• EXERCISE AIM:
Give a verbatim copy of the data, leaving the pictures out.

[Saved data entries]
= Beginning of Section =
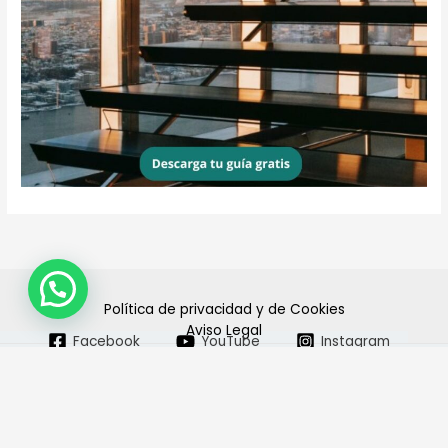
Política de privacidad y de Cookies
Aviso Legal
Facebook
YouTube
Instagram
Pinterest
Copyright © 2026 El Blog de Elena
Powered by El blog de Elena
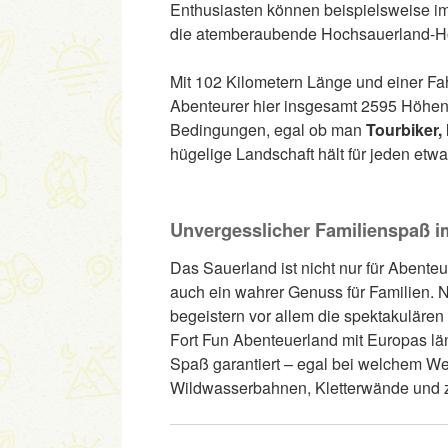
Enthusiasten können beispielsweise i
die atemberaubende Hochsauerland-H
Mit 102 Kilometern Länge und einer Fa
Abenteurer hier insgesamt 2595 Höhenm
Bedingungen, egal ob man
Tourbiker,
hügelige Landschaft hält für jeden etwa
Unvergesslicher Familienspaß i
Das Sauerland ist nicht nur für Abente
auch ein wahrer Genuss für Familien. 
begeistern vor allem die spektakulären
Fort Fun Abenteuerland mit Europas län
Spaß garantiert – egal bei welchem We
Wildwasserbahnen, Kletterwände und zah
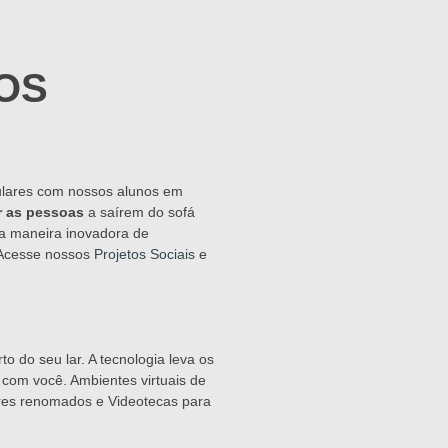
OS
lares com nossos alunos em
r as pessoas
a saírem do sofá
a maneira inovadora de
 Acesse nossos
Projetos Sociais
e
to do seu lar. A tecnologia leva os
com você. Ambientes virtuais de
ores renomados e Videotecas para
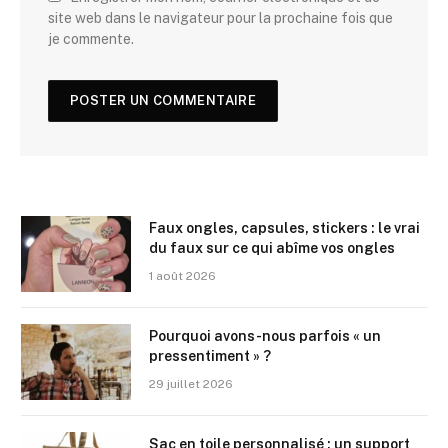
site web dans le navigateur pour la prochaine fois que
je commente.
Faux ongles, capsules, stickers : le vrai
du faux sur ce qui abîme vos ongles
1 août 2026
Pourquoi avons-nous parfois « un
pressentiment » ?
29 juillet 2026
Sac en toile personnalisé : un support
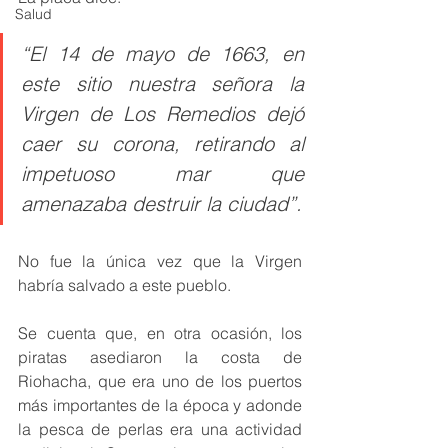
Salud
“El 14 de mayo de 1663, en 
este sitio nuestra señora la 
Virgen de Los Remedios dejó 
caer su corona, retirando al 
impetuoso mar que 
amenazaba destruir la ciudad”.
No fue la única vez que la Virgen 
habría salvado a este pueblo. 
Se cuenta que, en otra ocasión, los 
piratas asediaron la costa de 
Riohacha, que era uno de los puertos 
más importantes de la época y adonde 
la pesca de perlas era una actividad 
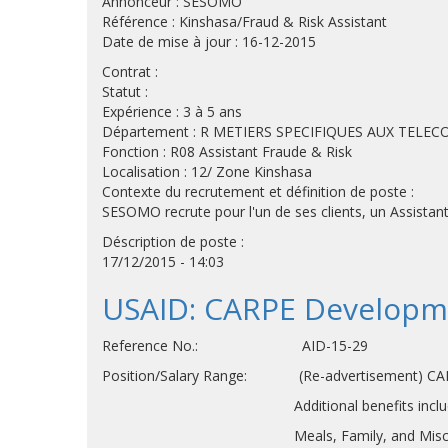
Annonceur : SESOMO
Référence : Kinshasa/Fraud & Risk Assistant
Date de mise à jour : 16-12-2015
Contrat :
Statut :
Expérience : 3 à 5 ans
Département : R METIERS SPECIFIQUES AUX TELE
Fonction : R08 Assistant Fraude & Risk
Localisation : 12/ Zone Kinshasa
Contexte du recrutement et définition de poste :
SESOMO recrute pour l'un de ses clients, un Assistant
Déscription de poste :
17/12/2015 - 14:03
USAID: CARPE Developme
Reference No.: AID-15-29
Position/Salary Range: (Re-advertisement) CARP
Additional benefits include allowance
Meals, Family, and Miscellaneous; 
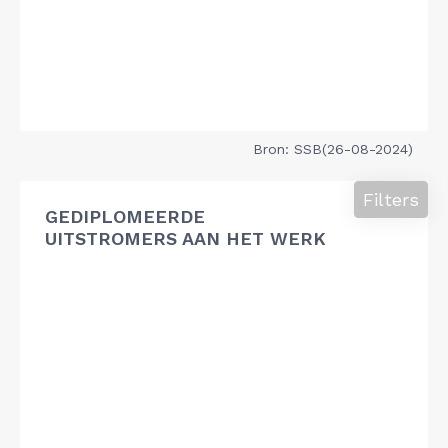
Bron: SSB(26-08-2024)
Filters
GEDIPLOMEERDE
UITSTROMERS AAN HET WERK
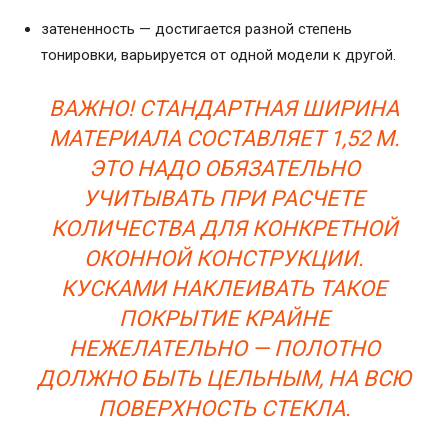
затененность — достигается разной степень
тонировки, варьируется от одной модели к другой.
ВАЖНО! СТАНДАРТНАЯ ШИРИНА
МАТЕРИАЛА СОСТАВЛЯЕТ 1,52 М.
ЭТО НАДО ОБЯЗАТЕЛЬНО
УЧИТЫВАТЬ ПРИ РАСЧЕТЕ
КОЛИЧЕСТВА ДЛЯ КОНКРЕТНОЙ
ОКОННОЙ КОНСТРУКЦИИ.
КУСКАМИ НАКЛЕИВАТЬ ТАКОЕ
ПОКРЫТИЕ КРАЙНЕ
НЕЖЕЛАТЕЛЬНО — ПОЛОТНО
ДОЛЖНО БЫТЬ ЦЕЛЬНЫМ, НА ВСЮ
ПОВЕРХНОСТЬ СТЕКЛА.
= End of Section =
• PROBLEM SOLUTION:
Política de privacidad y de Cookies
Aviso Legal
Facebook
YouTube
Instagram
Pinterest
Copyright © 2026 El Blog de Elena
Powered by El blog de Elena
Enthusiasten können beispielsweise i
die atemberaubende Hochsauerland-H
Mit 102 Kilometern Länge und einer Fa
Abenteurer hier insgesamt 2595 Höhenm
Bedingungen, egal ob man
Tourbiker,
hügelige Landschaft hält für jeden etwa
Unvergesslicher Familienspaß i
Das Sauerland ist nicht nur für Abente
auch ein wahrer Genuss für Familien. 
begeistern vor allem die spektakulären
Fort Fun Abenteuerland mit Europas län
Spaß garantiert – egal bei welchem We
Wildwasserbahnen, Kletterwände und zah
OS
lares com nossos alunos em
r as pessoas
a saírem do sofá
a maneira inovadora de
 Acesse nossos
Projetos Sociais
e
to do seu lar. A tecnologia leva os
com você. Ambientes virtuais de
ores renomados e Videotecas para
site web dans le navigateur pour la prochaine fois que
je commente.
Faux ongles, capsules, stickers : le vrai
du faux sur ce qui abîme vos ongles
1 août 2026
Pourquoi avons-nous parfois « un
pressentiment » ?
29 juillet 2026
Sac en toile personnalisé : un support
Salud
“El 14 de mayo de 1663, en 
este sitio nuestra señora la 
Virgen de Los Remedios dejó 
caer su corona, retirando al 
impetuoso mar que 
amenazaba destruir la ciudad”.
No fue la única vez que la Virgen 
habría salvado a este pueblo. 
Se cuenta que, en otra ocasión, los 
piratas asediaron la costa de 
Riohacha, que era uno de los puertos 
más importantes de la época y adonde 
la pesca de perlas era una actividad 
Annonceur : SESOMO
Référence : Kinshasa/Fraud & Risk Assistant
Date de mise à jour : 16-12-2015
Contrat :
Statut :
Expérience : 3 à 5 ans
Département : R METIERS SPECIFIQUES AUX TELE
Fonction : R08 Assistant Fraude & Risk
Localisation : 12/ Zone Kinshasa
Contexte du recrutement et définition de poste :
SESOMO recrute pour l'un de ses clients, un Assistant
Déscription de poste :
17/12/2015 - 14:03
USAID: CARPE Developme
Reference No.: AID-15-29
Position/Salary Range: (Re-advertisement) CARP
Additional benefits include allowance
Meals, Family, and Miscellaneous; 
Bron: SSB(26-08-2024)
Filters
GEDIPLOMEERDE
UITSTROMERS AAN HET WERK
затененность — достигается разной степень
тонировки, варьируется от одной модели к другой.
ВАЖНО! СТАНДАРТНАЯ ШИРИНА
МАТЕРИАЛА СОСТАВЛЯЕТ 1,52 М.
ЭТО НАДО ОБЯЗАТЕЛЬНО
УЧИТЫВАТЬ ПРИ РАСЧЕТЕ
КОЛИЧЕСТВА ДЛЯ КОНКРЕТНОЙ
ОКОННОЙ КОНСТРУКЦИИ.
КУСКАМИ НАКЛЕИВАТЬ ТАКОЕ
ПОКРЫТИЕ КРАЙНЕ
НЕЖЕЛАТЕЛЬНО — ПОЛОТНО
ДОЛЖНО БЫТЬ ЦЕЛЬНЫМ, НА ВСЮ
ПОВЕРХНОСТЬ СТЕКЛА.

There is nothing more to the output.